=== Data supplied ===

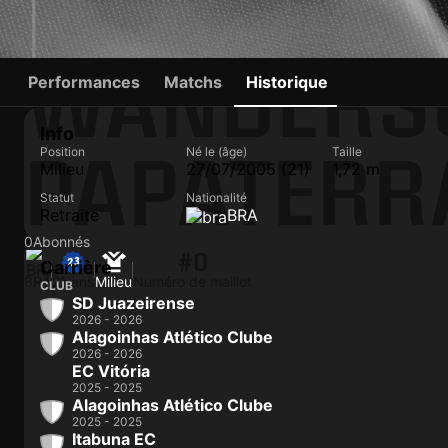
WANDERS
Performances
Matchs
Historique
Info
PAPATERR
Position
Né le (âge)
Taille
Milieu
27/07/2005 (21)
1,72 m
Statut
Nationalité
Retraité
BRA
0
Abonnés
#0
Carrière
BRA
21 ans
Milieu
Numéro de maillot
CLUB
SD Juazeirense
2026 - 2026
Alagoinhas Atlético Clube
2026 - 2026
EC Vitória
2025 - 2025
Alagoinhas Atlético Clube
2025 - 2025
Itabuna EC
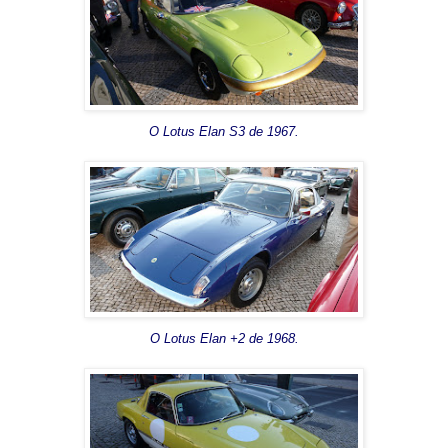
O Lotus Elan S3 de 1967.
O Lotus Elan +2 de 1968.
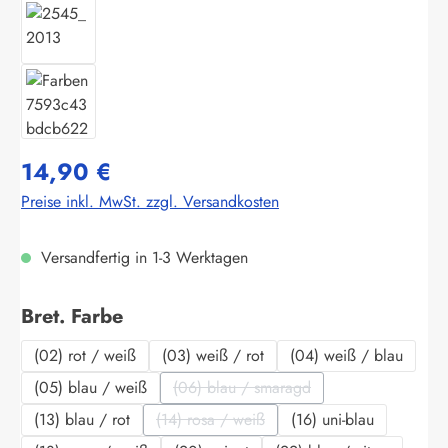
14,90 €
Preise inkl. MwSt. zzgl. Versandkosten
Versandfertig in 1-3 Werktagen
auswählen
Bret. Farbe
(02) rot / weiß
(03) weiß / rot
(04) weiß / blau
(05) blau / weiß
(06) blau / smaragd
(Diese Option ist zurzeit nicht verf
(13) blau / rot
(14) rosa / weiß
(16) uni-blau
(Diese Option ist zurzeit nicht verfügbar.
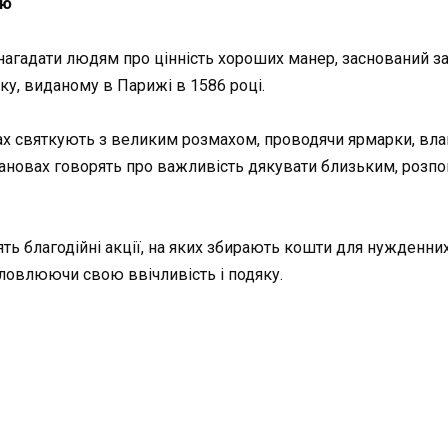
ую
 нагадати людям про цінність хороших манер, заснований з
у, виданому в Парижі в 1586 році.
х святкують з великим розмахом, проводячи ярмарки, влашт
тановах говорять про важливість дякувати близьким, розпові
ять благодійні акції, на яких збирають кошти для нужденн
словлюючи свою ввічливість і подяку.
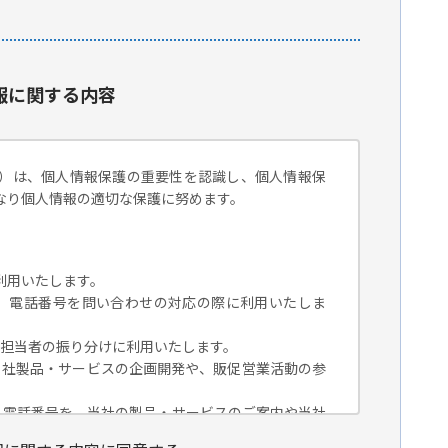
報に関する内容
）は、個人情報保護の重要性を認識し、個人情報保
なり個人情報の適切な保護に努めます。
利用いたします。
組織名、電話番号を問い合わせの対応の際に利用いたしま
対応担当者の振り分けに利用いたします。
、当社製品・サービスの企画開発や、販促営業活動の参
組織名、電話番号を、当社の製品・サービスのご案内や当社
トペーパー）のご紹介、セミナー、イベント、展示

===

### Task prompt
For the string "blau", filter the data and copy out each line where it occurs.

### Problem solution
(04) weiß / blau
(05) blau / weiß
(06) blau / smaragd
(13) blau / rot
(16) uni-blau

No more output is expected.